Shares of Chinese video site Youku (YOKU) soared on its IPO today, closing at $33.44, which is 160 percent above its offering price of $12.80. Since Youku’s 15.8 million shares of American Depository Receipts (ADRs) represent 16 percent of the total shares, the closing price gives Beijing-based Youku a market cap of roughly $3.3 billion. In other words, it is worth more than AOL (owner of TechCrunch), which has a market cap of $2.7 billion.
Earlier today, I referred to Youku as the YouTube of China, but it is more like the Hulu of China. About two thirds of the videos on YouKu are syndicated from traditional media companies in China.
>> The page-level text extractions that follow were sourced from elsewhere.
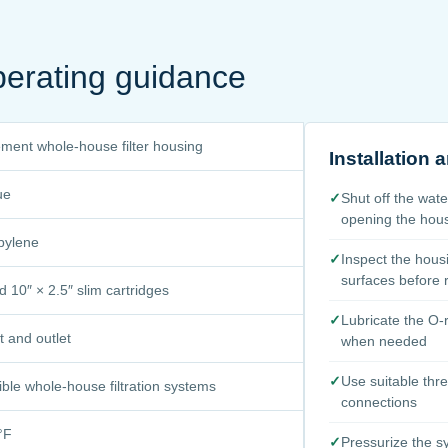
perating guidance
ment whole-house filter housing
Installation
ue
✓
Shut off the wat
opening the hou
pylene
✓
Inspect the hous
surfaces before
 10″ × 2.5″ slim cartridges
✓
Lubricate the O-r
et and outlet
when needed
✓
Use suitable thr
ble whole-house filtration systems
connections
°F
✓
Pressurize the s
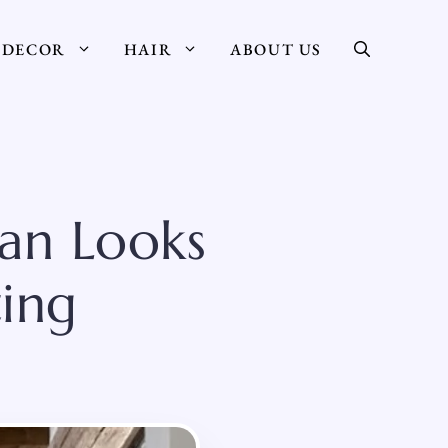
DECOR
HAIR
ABOUT US
ean Looks
ing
The company was founded in November, 2005 and the site launched in December, 2006. YouKu never really relied on user-generated content because it took longer to develop as a phenomenon in China than the U.S. “Unlike the US, we are still in the development phase for user generated content so we didn’t rely on that,” CEO Victor Koo tells me.
YouKu boasts 40 percent penetration rate among the 420 million Chinese people on the Internet, or about 200 million unique visitors a month in China (comScore estimates a smaller 78 million). Koo describes the IPO as a “graduation ceremony” in China and hopes to leverage it to extend his lead there among mainstream video sites. The company currently relies on video advertising, and recently launched a paid subscription service in beta along the lines of Hulu Plus.
“The revenue growth is certainly growing faster than user growth,” says Koo. Most of its $35 million in revenues for the first nine months of the year came from advertising, and grew 135 percent. Viewer growth is closer to 50 percent. Even with that stellar growth and huge audience, the company still lost $25 million in the first nine months of the year. The reason for this is because advertisers in China don’t value viewers as much as they do in the U.S. Part of that has to do with vast differences in disposable income, but Youku captures more and more of Chinese consumers’ time, then it should be able to eventually charge more for its advertising as well.
But the $3.3 billion valuation is based more on the idea of owning the YouTube or Hulu of China than any tangible economic results at this point. Since it has no earnings to speak of, that gives it a trading multiple of 94 times revenue. The Internet bubble has now officially been resurrected in China via the New York Stock Exchange.